> [Saved data entries]:
★ ★ ★ ★
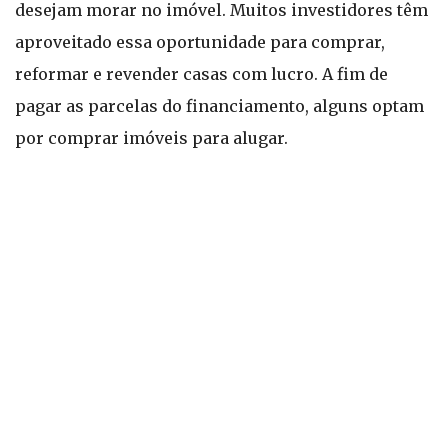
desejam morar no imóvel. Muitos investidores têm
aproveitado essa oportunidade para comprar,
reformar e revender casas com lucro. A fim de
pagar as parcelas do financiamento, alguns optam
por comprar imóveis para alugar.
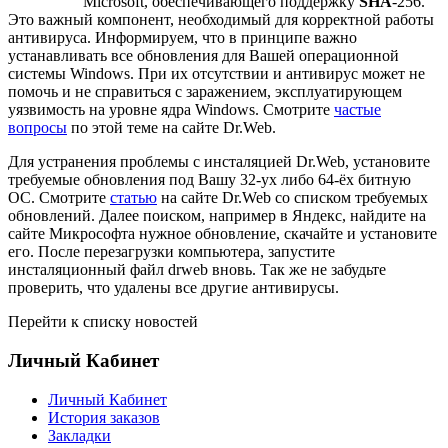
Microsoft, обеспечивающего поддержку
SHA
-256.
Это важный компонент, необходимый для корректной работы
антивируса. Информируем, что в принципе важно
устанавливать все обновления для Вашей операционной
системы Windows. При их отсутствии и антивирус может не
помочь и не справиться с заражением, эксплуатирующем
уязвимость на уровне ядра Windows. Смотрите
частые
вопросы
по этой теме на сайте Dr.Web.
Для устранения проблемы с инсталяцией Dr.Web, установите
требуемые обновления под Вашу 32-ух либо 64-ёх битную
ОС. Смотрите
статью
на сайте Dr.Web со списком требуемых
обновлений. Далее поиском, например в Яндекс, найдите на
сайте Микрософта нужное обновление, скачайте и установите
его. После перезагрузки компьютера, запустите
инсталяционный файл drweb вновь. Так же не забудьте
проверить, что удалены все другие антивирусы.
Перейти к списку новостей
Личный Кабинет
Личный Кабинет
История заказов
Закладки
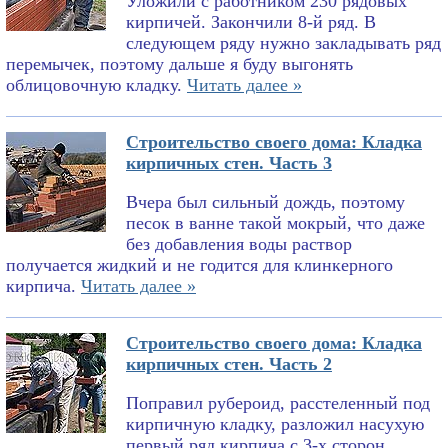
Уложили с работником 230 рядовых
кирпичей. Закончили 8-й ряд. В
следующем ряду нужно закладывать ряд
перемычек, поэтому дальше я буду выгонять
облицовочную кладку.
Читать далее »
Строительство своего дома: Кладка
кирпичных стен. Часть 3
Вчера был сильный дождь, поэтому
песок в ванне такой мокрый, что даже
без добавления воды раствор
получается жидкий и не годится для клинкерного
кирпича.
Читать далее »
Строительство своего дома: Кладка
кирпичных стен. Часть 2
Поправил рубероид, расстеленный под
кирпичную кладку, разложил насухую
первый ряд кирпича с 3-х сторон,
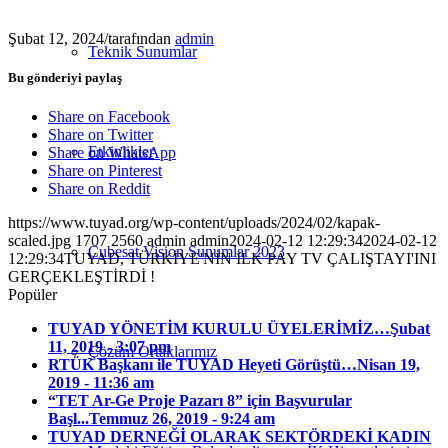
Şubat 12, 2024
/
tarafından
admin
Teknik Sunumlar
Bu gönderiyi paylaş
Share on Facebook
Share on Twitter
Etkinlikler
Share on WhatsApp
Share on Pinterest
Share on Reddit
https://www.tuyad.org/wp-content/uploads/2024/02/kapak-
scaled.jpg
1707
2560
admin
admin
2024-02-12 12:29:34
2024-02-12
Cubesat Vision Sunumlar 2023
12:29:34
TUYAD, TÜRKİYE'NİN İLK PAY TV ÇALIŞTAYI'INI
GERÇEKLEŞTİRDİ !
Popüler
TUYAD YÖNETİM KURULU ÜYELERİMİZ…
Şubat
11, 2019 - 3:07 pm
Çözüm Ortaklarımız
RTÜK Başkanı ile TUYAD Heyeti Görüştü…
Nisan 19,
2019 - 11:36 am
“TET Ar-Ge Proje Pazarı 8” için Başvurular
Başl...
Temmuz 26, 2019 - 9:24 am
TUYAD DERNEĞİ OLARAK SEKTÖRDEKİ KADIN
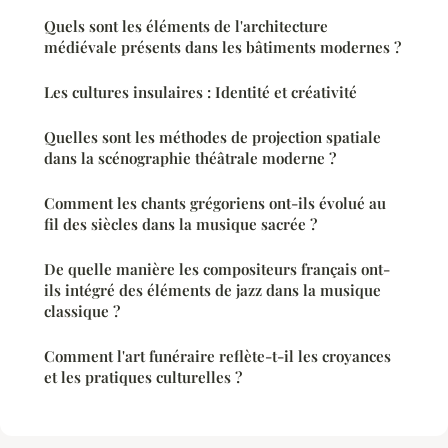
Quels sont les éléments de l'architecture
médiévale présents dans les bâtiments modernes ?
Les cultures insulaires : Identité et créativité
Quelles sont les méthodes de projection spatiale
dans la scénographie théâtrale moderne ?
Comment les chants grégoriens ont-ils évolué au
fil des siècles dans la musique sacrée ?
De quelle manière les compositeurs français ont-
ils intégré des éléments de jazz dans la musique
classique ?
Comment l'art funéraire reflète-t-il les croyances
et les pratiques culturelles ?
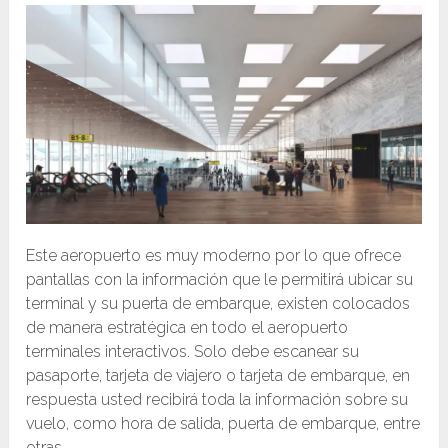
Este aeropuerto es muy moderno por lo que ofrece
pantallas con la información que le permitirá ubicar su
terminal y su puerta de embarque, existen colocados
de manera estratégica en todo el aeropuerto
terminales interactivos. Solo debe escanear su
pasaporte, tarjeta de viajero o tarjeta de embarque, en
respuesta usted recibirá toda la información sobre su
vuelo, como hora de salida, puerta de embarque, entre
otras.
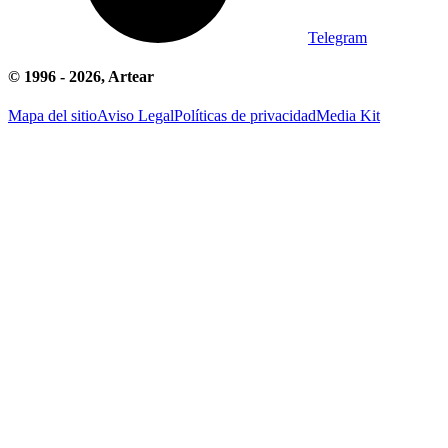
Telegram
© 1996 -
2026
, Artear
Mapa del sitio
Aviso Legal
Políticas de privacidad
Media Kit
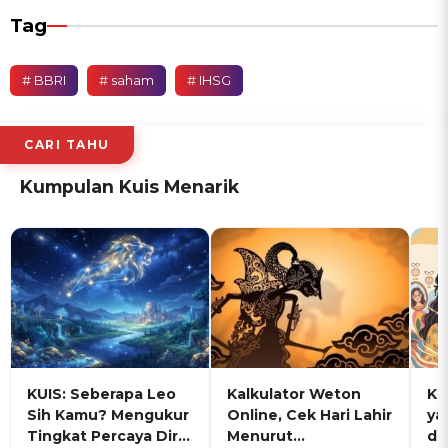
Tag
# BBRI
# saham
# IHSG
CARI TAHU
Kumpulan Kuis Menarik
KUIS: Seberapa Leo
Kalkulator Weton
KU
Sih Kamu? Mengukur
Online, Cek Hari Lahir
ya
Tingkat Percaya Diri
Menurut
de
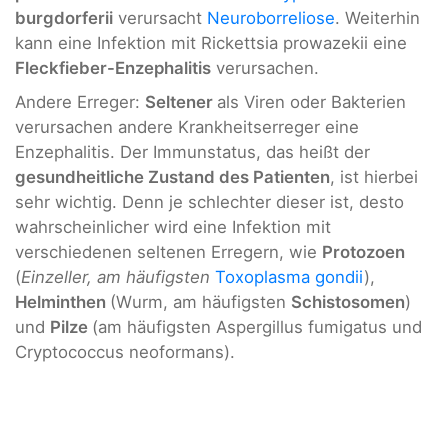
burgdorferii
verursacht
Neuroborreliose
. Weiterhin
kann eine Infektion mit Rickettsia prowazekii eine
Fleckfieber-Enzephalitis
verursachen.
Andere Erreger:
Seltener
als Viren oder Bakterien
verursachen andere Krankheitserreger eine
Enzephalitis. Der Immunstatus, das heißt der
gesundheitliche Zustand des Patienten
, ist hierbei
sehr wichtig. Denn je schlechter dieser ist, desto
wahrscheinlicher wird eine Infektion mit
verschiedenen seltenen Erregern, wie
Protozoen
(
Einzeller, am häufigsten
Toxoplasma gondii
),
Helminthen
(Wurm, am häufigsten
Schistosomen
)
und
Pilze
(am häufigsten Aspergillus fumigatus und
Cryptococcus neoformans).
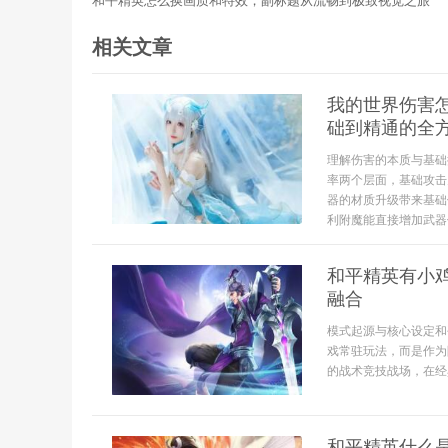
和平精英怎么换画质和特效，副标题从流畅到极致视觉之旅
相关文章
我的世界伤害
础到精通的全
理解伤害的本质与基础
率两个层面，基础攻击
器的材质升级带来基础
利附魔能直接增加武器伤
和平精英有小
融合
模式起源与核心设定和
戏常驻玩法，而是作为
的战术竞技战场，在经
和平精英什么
★ ★ ★ ★
Drop the pictures and give every line above again exactly.

desejam morar no imóvel. Muitos investidores têm
aproveitado essa oportunidade para comprar,
reformar e revender casas com lucro. A fim de
pagar as parcelas do financiamento, alguns optam
por comprar imóveis para alugar.
Microsoft, обеспечивающего поддержку
SHA
-256.
Это важный компонент, необходимый для корректной работы
антивируса. Информируем, что в принципе важно
устанавливать все обновления для Вашей операционной
системы Windows. При их отсутствии и антивирус может не
помочь и не справиться с заражением, эксплуатирующем
уязвимость на уровне ядра Windows. Смотрите
частые
вопросы
по этой теме на сайте Dr.Web.
Для устранения проблемы с инсталяцией Dr.Web, установите
требуемые обновления под Вашу 32-ух либо 64-ёх битную
ОС. Смотрите
статью
на сайте Dr.Web со списком требуемых
обновлений. Далее поиском, например в Яндекс, найдите на
сайте Микрософта нужное обновление, скачайте и установите
его. После перезагрузки компьютера, запустите
инсталяционный файл drweb вновь. Так же не забудьте
проверить, что удалены все другие антивирусы.
Перейти к списку новостей
Личный Кабинет
Личный Кабинет
История заказов
Закладки
Уложили с работником 230 рядовых
кирпичей. Закончили 8-й ряд. В
следующем ряду нужно закладывать ряд
перемычек, поэтому дальше я буду выгонять
облицовочную кладку.
Читать далее »
Строительство своего дома: Кладка
кирпичных стен. Часть 3
Вчера был сильный дождь, поэтому
песок в ванне такой мокрый, что даже
без добавления воды раствор
получается жидкий и не годится для клинкерного
кирпича.
Читать далее »
Строительство своего дома: Кладка
кирпичных стен. Часть 2
Поправил рубероид, расстеленный под
кирпичную кладку, разложил насухую
первый ряд кирпича с 3-х сторон,
Şubat 12, 2024
/
tarafından
admin
Teknik Sunumlar
Bu gönderiyi paylaş
Share on Facebook
Share on Twitter
Etkinlikler
Share on WhatsApp
Share on Pinterest
Share on Reddit
https://www.tuyad.org/wp-content/uploads/2024/02/kapak-
scaled.jpg
1707
2560
admin
admin
2024-02-12 12:29:34
2024-02-12
Cubesat Vision Sunumlar 2023
12:29:34
TUYAD, TÜRKİYE'NİN İLK PAY TV ÇALIŞTAYI'INI
GERÇEKLEŞTİRDİ !
Popüler
TUYAD YÖNETİM KURULU ÜYELERİMİZ…
Şubat
11, 2019 - 3:07 pm
Çözüm Ortaklarımız
RTÜK Başkanı ile TUYAD Heyeti Görüştü…
Nisan 19,
2019 - 11:36 am
“TET Ar-Ge Proje Pazarı 8” için Başvurular
Başl...
Temmuz 26, 2019 - 9:24 am
TUYAD DERNEĞİ OLARAK SEKTÖRDEKİ KADIN
Quels sont les éléments de l'architecture
médiévale présents dans les bâtiments modernes ?
Les cultures insulaires : Identité et créativité
Quelles sont les méthodes de projection spatiale
dans la scénographie théâtrale moderne ?
Comment les chants grégoriens ont-ils évolué au
fil des siècles dans la musique sacrée ?
De quelle manière les compositeurs français ont-
ils intégré des éléments de jazz dans la musique
classique ?
Comment l'art funéraire reflète-t-il les croyances
et les pratiques culturelles ?
Este aeropuerto es muy moderno por lo que ofrece
pantallas con la información que le permitirá ubicar su
terminal y su puerta de embarque, existen colocados
de manera estratégica en todo el aeropuerto
terminales interactivos. Solo debe escanear su
pasaporte, tarjeta de viajero o tarjeta de embarque, en
respuesta usted recibirá toda la información sobre su
vuelo, como hora de salida, puerta de embarque, entre
otras.
Telegram
© 1996 -
2026
, Artear
Mapa del sitio
Aviso Legal
Políticas de privacidad
Media Kit
Tag
# BBRI
# saham
# IHSG
CARI TAHU
Kumpulan Kuis Menarik
KUIS: Seberapa Leo
Kalkulator Weton
KU
Sih Kamu? Mengukur
Online, Cek Hari Lahir
ya
Tingkat Percaya Diri
Menurut
de
burgdorferii
verursacht
Neuroborreliose
. Weiterhin
kann eine Infektion mit Rickettsia prowazekii eine
Fleckfieber-Enzephalitis
verursachen.
Andere Erreger:
Seltener
als Viren oder Bakterien
verursachen andere Krankheitserreger eine
Enzephalitis. Der Immunstatus, das heißt der
gesundheitliche Zustand des Patienten
, ist hierbei
sehr wichtig. Denn je schlechter dieser ist, desto
wahrscheinlicher wird eine Infektion mit
verschiedenen seltenen Erregern, wie
Protozoen
(
Einzeller, am häufigsten
Toxoplasma gondii
),
Helminthen
(Wurm, am häufigsten
Schistosomen
)
und
Pilze
(am häufigsten Aspergillus fumigatus und
Cryptococcus neoformans).
和平精英怎么换画质和特效，副标题从流畅到极致视觉之旅
相关文章
我的世界伤害
础到精通的全
理解伤害的本质与基础
率两个层面，基础攻击
器的材质升级带来基础
利附魔能直接增加武器伤
和平精英有小
融合
模式起源与核心设定和
戏常驻玩法，而是作为
的战术竞技战场，在经
和平精英什么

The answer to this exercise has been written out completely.